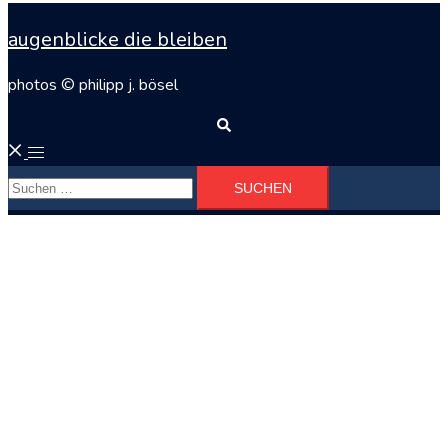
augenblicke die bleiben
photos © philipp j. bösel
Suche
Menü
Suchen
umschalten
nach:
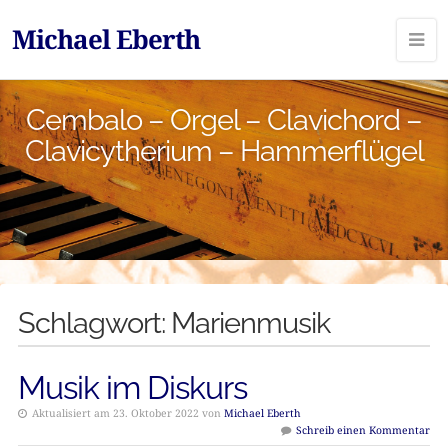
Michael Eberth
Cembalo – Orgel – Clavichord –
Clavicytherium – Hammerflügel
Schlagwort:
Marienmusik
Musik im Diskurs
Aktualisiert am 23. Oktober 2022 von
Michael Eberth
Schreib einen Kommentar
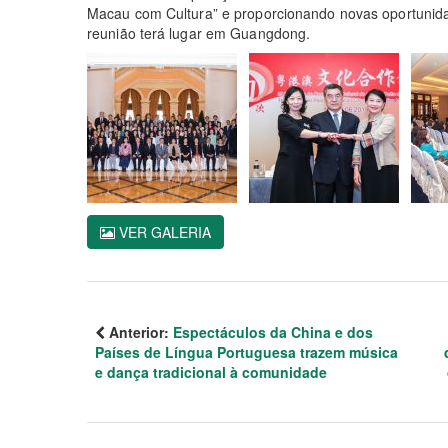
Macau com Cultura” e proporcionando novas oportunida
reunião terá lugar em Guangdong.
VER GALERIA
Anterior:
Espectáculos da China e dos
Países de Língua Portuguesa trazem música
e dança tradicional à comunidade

★ ★ ★ ★ ★

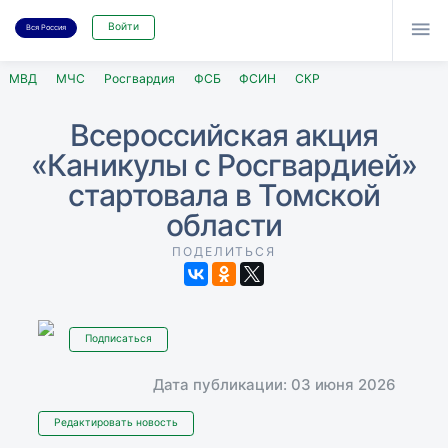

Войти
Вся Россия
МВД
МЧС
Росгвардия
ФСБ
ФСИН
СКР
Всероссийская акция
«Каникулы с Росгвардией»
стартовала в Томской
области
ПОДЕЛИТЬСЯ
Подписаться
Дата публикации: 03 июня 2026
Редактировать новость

★ ★ ★ ★ ★

Whatever else the listing above holds, retype exactly only the lines from the one containing "Países de Língua Portuguesa trazem música" to the one containing "e dança tradicional à comunidade", both ends kept.

Países de Língua Portuguesa trazem música
e dança tradicional à comunidade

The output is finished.